Foto do escritor: Italliane MartinsItalliane Martins

Indago-lhe, quando foi a última vez em que esteve verdadeiramente na história do outro?



- Estou me sentindo perdida ultimamente, angustiada com algumas coisas...


- Nossa, eu também, ontem aconteceu uma coisa tão desagradável na minha família...


- Ah nem me fale, se está ruim para você, pense só no meu caso...

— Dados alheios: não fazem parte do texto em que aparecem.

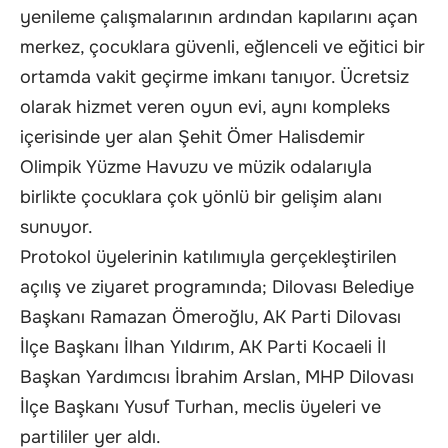
yenileme çalışmalarının ardından kapılarını açan
merkez, çocuklara güvenli, eğlenceli ve eğitici bir
ortamda vakit geçirme imkanı tanıyor. Ücretsiz
olarak hizmet veren oyun evi, aynı kompleks
içerisinde yer alan Şehit Ömer Halisdemir
Olimpik Yüzme Havuzu ve müzik odalarıyla
birlikte çocuklara çok yönlü bir gelişim alanı
sunuyor.
Protokol üyelerinin katılımıyla gerçekleştirilen
açılış ve ziyaret programında; Dilovası Belediye
Başkanı Ramazan Ömeroğlu, AK Parti Dilovası
İlçe Başkanı İlhan Yıldırım, AK Parti Kocaeli İl
Başkan Yardımcısı İbrahim Arslan, MHP Dilovası
İlçe Başkanı Yusuf Turhan, meclis üyeleri ve
partililer yer aldı.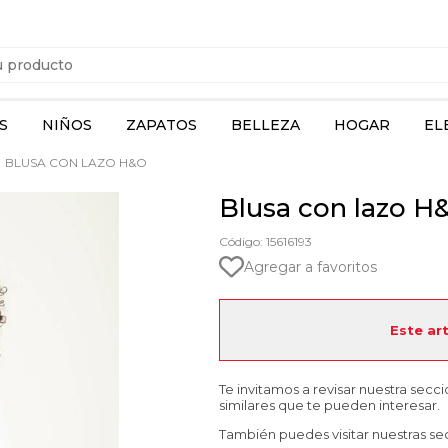
S
NIÑOS
ZAPATOS
BELLEZA
HOGAR
EL
BLUSA CON LAZO H&O
Blusa con lazo H
Código: 15616193
Agregar a favoritos
Este ar
Te invitamos a revisar nuestra secc
similares que te pueden interesar.
También puedes visitar nuestras se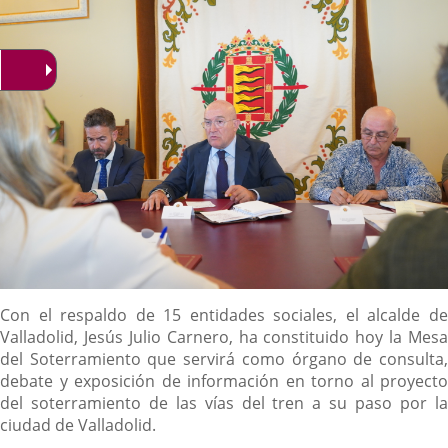
noticia
externa.
externa.
extern
Descripción
Con el respaldo de 15 entidades sociales, el alcalde de
Valladolid, Jesús Julio Carnero, ha constituido hoy la Mesa
del Soterramiento que servirá como órgano de consulta,
debate y exposición de información en torno al proyecto
del soterramiento de las vías del tren a su paso por la
ciudad de Valladolid.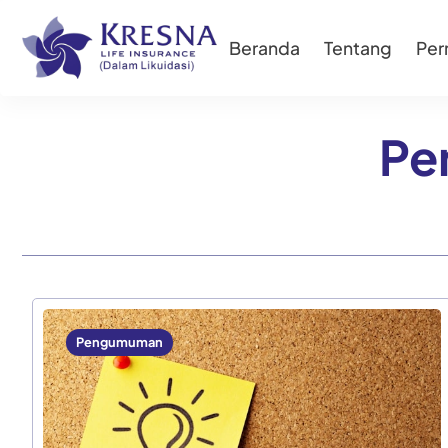
Beranda
Tentang
Pe
Pe
Pengumuman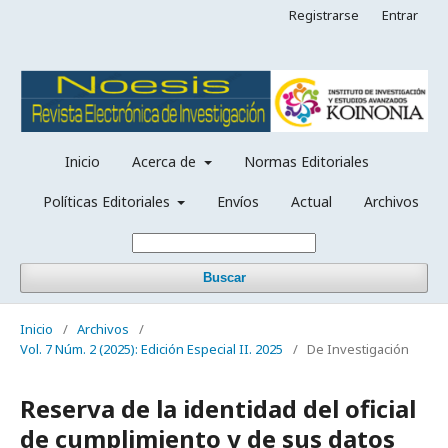
Registrarse
Entrar
Inicio
Acerca de
Normas Editoriales
Políticas Editoriales
Envíos
Actual
Archivos
Buscar
Inicio
/
Archivos
/
Vol. 7 Núm. 2 (2025): Edición Especial II. 2025
/
De Investigación
Reserva de la identidad del oficial
de cumplimiento y de sus datos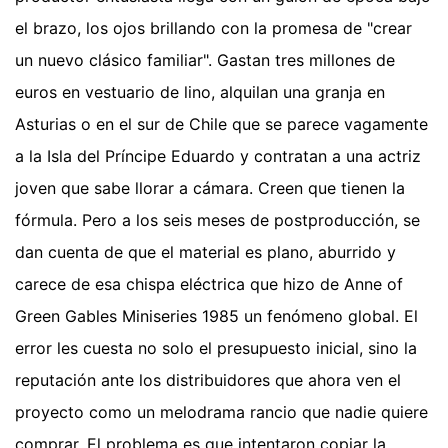
el brazo, los ojos brillando con la promesa de "crear
un nuevo clásico familiar". Gastan tres millones de
euros en vestuario de lino, alquilan una granja en
Asturias o en el sur de Chile que se parece vagamente
a la Isla del Príncipe Eduardo y contratan a una actriz
joven que sabe llorar a cámara. Creen que tienen la
fórmula. Pero a los seis meses de postproducción, se
dan cuenta de que el material es plano, aburrido y
carece de esa chispa eléctrica que hizo de Anne of
Green Gables Miniseries 1985 un fenómeno global. El
error les cuesta no solo el presupuesto inicial, sino la
reputación ante los distribuidores que ahora ven el
proyecto como un melodrama rancio que nadie quiere
comprar. El problema es que intentaron copiar la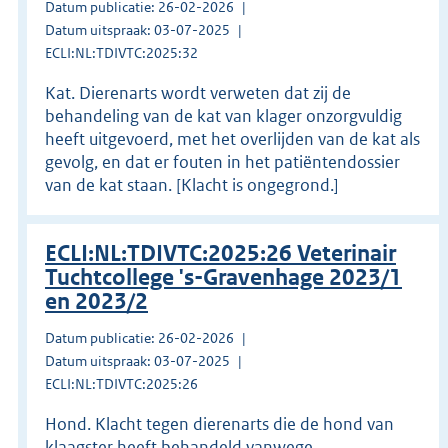
Datum publicatie: 26-02-2026
Datum uitspraak: 03-07-2025
ECLI:NL:TDIVTC:2025:32
Kat. Dierenarts wordt verweten dat zij de
behandeling van de kat van klager onzorgvuldig
heeft uitgevoerd, met het overlijden van de kat als
gevolg, en dat er fouten in het patiëntendossier
van de kat staan. [Klacht is ongegrond.]
ECLI:NL:TDIVTC:2025:26 Veterinair
Tuchtcollege 's-Gravenhage 2023/1
en 2023/2
Datum publicatie: 26-02-2026
Datum uitspraak: 03-07-2025
ECLI:NL:TDIVTC:2025:26
Hond. Klacht tegen dierenarts die de hond van
klaagster heeft behandeld vanwege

- É, quando aconteceu comigo...


O que percebes?


Noto e me assombro.


Quanta dificuldade em estar e permanecer na história do outro. Esse outro nos convoca a estarmos ativos em seus relatos, nós fugimos. Fugimos porque estamos preocupados demais com nossas questões, fugimos porque colocamos a solução antes da escuta, soltamos alguns comentários breves do tipo “é a vida né”, e avançamos desesperadamente em busca do nosso espaço, escapamos da história do outro e partimos para comunicar a nossa demanda. E o outro? Incompleto em mais um diálogo, assim como você sairá, afinal, o que esperar desse alguém que não foi escutado?


Em nossos atrasos, o tempo para o outro é escasso, na busca pela vida, nos passa despercebido o indispensável fato de que o existir só ganha sentido na relação. Corremos em busca de um “e se” e não tocamos deveras as outras pessoas, que a nós se apresenta, se apresenta por vezes com um sucinto “bom dia”, ou com um pedido de ombro camarada, ou... Ele se apresenta, de algum modo! É uma cegueira corrosiva, uma luta de pré-conceitos e respostas técnicas, e não se aprofunda na relação, na dor, na angústia, ou talvez na grandiosa alegria que eventualmente poderia ser compartilhada.

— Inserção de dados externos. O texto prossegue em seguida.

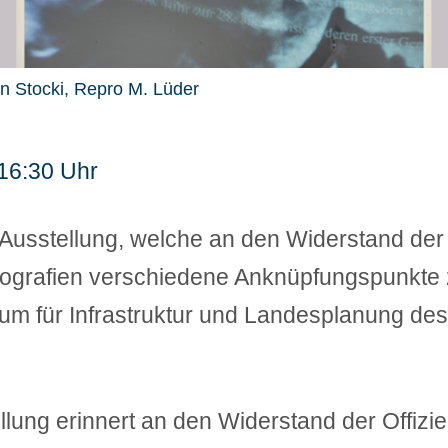
on Stocki, Repro M. Lüder
 16:30 Uhr
sstellung, welche an den Widerstand der Of
Biografien verschiedene Anknüpfungspunkte
rium für Infrastruktur und Landesplanung d
lung erinnert an den Widerstand der Offizie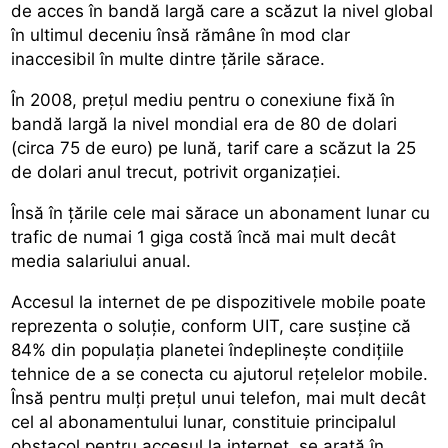
de acces în bandă largă care a scăzut la nivel global
în ultimul deceniu însă rămâne în mod clar
inaccesibil în multe dintre țările sărace.
În 2008, prețul mediu pentru o conexiune fixă în
bandă largă la nivel mondial era de 80 de dolari
(circa 75 de euro) pe lună, tarif care a scăzut la 25
de dolari anul trecut, potrivit organizației.
Însă în țările cele mai sărace un abonament lunar cu
trafic de numai 1 giga costă încă mai mult decât
media salariului anual.
Accesul la internet de pe dispozitivele mobile poate
reprezenta o soluție, conform UIT, care susține că
84% din populația planetei îndeplinește condițiile
tehnice de a se conecta cu ajutorul rețelelor mobile.
Însă pentru mulți prețul unui telefon, mai mult decât
cel al abonamentului lunar, constituie principalul
obstacol pentru accesul la internet, se arată în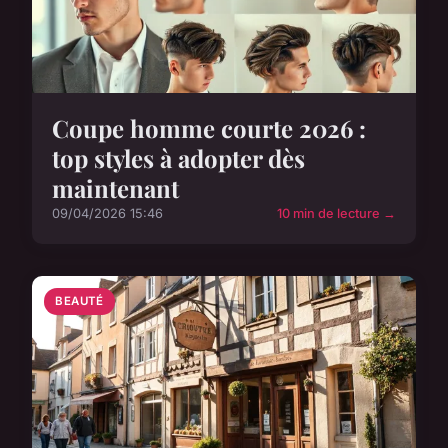
Coupe homme courte 2026 :
top styles à adopter dès
maintenant
09/04/2026 15:46
10 min de lecture →
BEAUTÉ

Entramos de relapso no contar do outro e nos assustamos, “putz, vai que eu me perco nisso tudo”, pudera, conhecemos cada vez menos de nós mesmos, e esse “nós mesmos” vive saltando pela goela, não o contemos e em razão disso não nos aquietamos para estar na história do outro.


Estar disponível parece distante nos tempos atuais, onde depressão e ansiedade conversam entre si. É, até elas conversam. Parece demasiado, quando o top é tirar a foto do encontro para postar. E o que não foi postado? O que não foi dito pela não escuta? O que não foi abraçado, não foi teu porque não se permitiu ser presenteado? Sim, presenteado, ouvir o outro é uma dádiva. A solidão então é procurada por muitos, por nós, só, em um universo de ouvidos, mas necessitado de ouvir. Cercado dos muitos amigos em uma luta medonha de quem falará mais de si. Pedem a pizza escolhida e enquanto a esperam, lutam pela disponibilidade do outro, mas não estão disponíveis, pois isso deverá começar de dentro.


Porque não ficar, ficar mesmo, sem urgência, achar-se ali, permanecer sem pré-conceitos, deixar a ânsia que carregava e doar-se, não pela sua medida, mas pela medida da relação, isso não o fará menor, ao contrário. Um simples indagar: como foi isso? Ou ainda: como você se sente?


O mundo precisa desse amor, amor que se dá pelo real encontro com o outro.